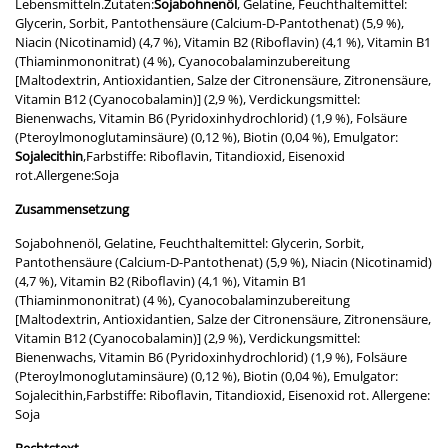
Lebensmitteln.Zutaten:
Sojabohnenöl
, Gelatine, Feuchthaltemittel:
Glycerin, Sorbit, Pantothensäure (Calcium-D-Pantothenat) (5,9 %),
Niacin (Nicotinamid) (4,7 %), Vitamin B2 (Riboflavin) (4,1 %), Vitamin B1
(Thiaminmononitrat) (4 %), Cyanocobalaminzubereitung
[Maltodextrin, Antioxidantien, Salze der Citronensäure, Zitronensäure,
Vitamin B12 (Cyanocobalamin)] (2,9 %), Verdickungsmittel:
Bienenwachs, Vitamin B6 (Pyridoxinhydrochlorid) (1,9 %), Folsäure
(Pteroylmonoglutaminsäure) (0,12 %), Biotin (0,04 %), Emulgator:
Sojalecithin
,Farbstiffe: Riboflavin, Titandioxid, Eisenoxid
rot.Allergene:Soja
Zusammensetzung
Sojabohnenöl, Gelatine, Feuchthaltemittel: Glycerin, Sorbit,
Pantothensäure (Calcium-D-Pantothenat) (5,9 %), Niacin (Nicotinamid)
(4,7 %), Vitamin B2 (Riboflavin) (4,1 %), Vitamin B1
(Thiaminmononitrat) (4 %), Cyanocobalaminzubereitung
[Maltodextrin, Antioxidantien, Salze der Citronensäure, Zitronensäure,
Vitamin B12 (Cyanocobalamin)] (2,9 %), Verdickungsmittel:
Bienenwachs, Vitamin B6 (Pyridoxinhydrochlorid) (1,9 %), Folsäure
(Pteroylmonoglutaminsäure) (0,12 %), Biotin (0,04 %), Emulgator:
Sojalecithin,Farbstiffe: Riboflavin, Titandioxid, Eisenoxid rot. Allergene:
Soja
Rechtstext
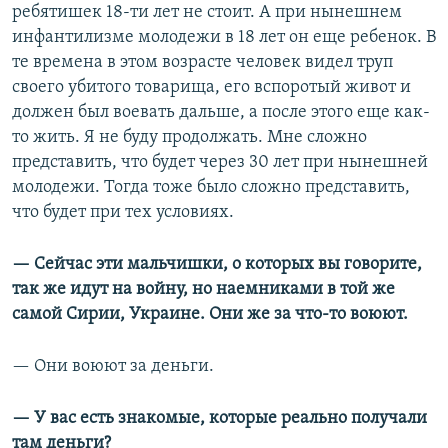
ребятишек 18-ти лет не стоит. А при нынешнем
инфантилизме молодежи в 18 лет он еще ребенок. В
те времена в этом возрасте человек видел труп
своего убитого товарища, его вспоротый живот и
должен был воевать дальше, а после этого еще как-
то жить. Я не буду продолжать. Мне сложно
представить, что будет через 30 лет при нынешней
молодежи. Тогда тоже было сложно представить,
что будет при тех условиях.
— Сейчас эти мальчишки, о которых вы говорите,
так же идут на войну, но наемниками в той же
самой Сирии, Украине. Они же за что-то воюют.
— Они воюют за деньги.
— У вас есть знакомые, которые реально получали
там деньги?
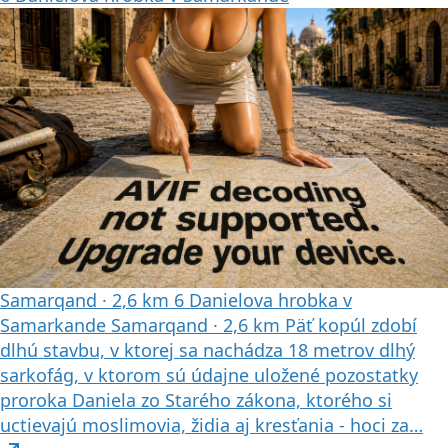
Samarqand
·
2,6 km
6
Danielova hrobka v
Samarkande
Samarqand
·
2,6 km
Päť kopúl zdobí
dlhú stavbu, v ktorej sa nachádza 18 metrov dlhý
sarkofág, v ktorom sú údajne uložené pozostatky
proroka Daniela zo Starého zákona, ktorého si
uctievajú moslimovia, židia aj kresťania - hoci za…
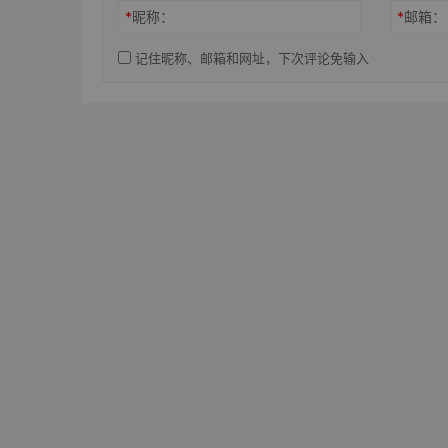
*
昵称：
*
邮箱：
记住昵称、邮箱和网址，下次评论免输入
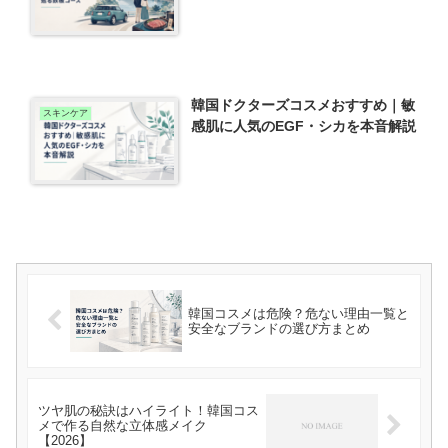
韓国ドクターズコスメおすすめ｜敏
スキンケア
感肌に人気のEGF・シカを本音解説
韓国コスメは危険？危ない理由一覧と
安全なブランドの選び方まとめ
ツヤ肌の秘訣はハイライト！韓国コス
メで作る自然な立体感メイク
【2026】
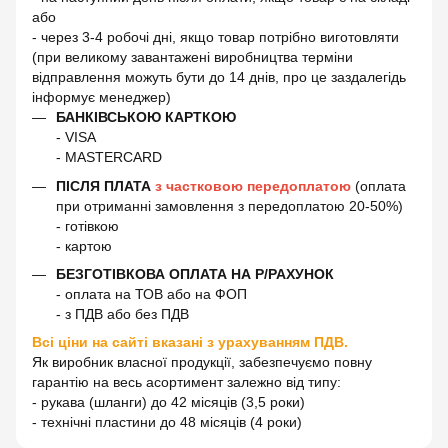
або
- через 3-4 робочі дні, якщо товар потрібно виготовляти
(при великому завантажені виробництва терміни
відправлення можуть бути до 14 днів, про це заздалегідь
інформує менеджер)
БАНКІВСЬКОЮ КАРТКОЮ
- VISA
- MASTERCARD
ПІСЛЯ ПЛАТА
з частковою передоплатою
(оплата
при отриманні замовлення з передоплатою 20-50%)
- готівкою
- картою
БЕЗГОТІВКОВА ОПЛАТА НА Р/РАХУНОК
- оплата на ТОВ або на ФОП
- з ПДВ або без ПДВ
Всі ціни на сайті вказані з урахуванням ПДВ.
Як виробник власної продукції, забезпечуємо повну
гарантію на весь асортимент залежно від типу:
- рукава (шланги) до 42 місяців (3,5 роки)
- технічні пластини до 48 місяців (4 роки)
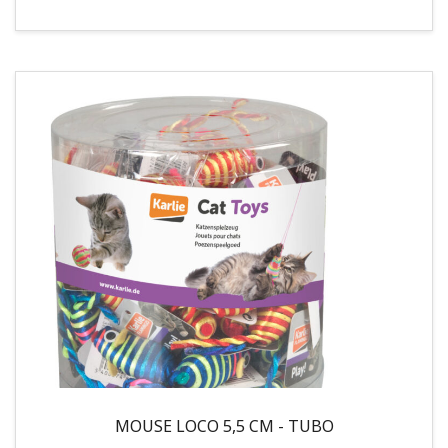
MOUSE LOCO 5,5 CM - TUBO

Exercise directions: Pull every line with the string "Feuchthaltemittel" out of the material.

Expected output:
, Gelatine, Feuchthaltemittel:
Sojabohnenöl, Gelatine, Feuchthaltemittel: Glycerin, Sorbit,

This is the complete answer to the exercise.